(Stored items)
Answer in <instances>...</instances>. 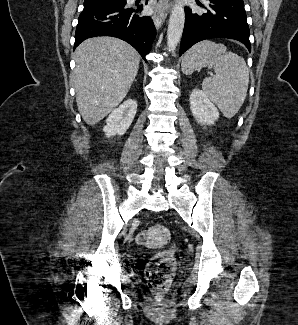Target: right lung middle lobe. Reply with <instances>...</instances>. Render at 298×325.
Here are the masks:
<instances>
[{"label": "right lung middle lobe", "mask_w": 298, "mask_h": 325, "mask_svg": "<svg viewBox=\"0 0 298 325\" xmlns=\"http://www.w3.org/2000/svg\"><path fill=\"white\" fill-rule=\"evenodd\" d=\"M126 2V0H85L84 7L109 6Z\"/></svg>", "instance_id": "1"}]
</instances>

==

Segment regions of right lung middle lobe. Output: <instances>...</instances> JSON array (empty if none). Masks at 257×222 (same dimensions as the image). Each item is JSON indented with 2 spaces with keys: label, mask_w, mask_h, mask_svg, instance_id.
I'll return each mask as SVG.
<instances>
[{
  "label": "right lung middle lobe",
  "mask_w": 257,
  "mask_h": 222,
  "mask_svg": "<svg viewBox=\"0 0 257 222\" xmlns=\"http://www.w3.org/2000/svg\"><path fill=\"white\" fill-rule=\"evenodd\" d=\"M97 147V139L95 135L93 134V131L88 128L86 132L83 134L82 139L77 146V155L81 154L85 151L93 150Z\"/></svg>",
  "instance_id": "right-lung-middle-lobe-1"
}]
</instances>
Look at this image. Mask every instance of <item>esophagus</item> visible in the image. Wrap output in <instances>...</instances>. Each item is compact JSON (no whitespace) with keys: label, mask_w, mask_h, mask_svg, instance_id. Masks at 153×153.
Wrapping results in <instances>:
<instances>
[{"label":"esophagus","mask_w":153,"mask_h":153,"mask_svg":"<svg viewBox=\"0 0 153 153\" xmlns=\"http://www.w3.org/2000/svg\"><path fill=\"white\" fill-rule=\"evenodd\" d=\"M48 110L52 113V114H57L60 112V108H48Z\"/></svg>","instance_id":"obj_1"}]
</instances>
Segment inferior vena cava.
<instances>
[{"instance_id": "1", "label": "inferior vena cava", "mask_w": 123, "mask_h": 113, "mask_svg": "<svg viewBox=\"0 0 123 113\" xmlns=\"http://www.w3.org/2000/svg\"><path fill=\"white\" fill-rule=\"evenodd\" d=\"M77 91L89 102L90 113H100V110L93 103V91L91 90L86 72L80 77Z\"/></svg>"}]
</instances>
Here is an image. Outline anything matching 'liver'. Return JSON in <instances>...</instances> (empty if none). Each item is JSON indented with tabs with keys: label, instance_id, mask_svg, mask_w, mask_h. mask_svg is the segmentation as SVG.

---

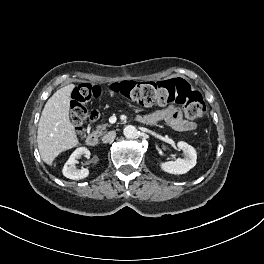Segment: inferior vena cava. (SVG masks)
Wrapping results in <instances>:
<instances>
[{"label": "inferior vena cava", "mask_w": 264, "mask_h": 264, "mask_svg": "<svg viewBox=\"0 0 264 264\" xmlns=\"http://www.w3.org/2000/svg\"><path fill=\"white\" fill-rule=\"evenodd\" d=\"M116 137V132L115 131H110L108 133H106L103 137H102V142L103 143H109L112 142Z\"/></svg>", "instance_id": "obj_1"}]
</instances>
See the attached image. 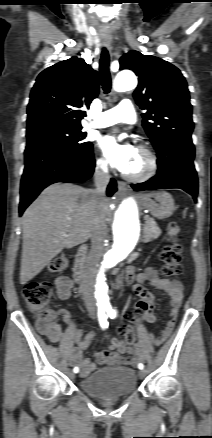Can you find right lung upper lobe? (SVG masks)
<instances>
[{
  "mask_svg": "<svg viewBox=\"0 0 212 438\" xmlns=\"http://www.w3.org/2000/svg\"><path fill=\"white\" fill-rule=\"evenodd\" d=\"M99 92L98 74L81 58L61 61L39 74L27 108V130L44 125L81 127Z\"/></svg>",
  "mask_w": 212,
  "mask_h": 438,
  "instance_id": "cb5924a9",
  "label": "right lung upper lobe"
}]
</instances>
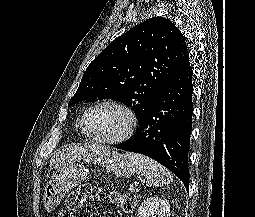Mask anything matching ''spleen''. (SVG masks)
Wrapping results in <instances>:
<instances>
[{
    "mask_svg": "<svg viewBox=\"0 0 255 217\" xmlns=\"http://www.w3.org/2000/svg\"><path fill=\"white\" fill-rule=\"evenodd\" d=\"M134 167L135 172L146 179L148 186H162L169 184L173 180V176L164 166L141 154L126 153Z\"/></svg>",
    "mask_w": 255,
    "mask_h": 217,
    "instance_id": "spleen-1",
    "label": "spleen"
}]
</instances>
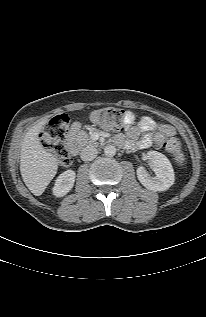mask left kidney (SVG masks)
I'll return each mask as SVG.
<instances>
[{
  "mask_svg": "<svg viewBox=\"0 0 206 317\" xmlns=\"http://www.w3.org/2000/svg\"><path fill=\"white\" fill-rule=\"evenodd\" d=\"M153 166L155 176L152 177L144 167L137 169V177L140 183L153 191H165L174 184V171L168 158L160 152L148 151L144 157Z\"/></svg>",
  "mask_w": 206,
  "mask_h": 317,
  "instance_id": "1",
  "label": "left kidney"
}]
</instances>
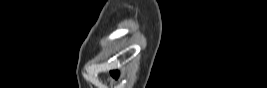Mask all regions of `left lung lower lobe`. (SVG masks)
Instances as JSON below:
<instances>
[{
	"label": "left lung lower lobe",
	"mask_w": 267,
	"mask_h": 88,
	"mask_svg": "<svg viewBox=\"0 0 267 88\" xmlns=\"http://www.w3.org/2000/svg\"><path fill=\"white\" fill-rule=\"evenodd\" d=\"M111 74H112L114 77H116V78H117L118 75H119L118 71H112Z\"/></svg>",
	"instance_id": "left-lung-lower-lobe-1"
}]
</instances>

● PROBLEM DESCRIPTION
Looking at the data above, write out exactly the lines that start at the one containing "Segment inferior vena cava." and end at the one containing "Here is an image."; include both and nothing beyond.

● RESPONSE BELOW
Segment inferior vena cava.
<instances>
[{"instance_id": "1", "label": "inferior vena cava", "mask_w": 123, "mask_h": 113, "mask_svg": "<svg viewBox=\"0 0 123 113\" xmlns=\"http://www.w3.org/2000/svg\"><path fill=\"white\" fill-rule=\"evenodd\" d=\"M77 91L89 102L90 113H100V110L93 103V91L91 90L86 72L80 77Z\"/></svg>"}]
</instances>
Here is an image. Outline anything matching 'liver'. Return JSON in <instances>...</instances> (empty if none). Each item is JSON indented with tabs with keys: label, instance_id, mask_svg, mask_w, mask_h. mask_svg is the segmentation as SVG.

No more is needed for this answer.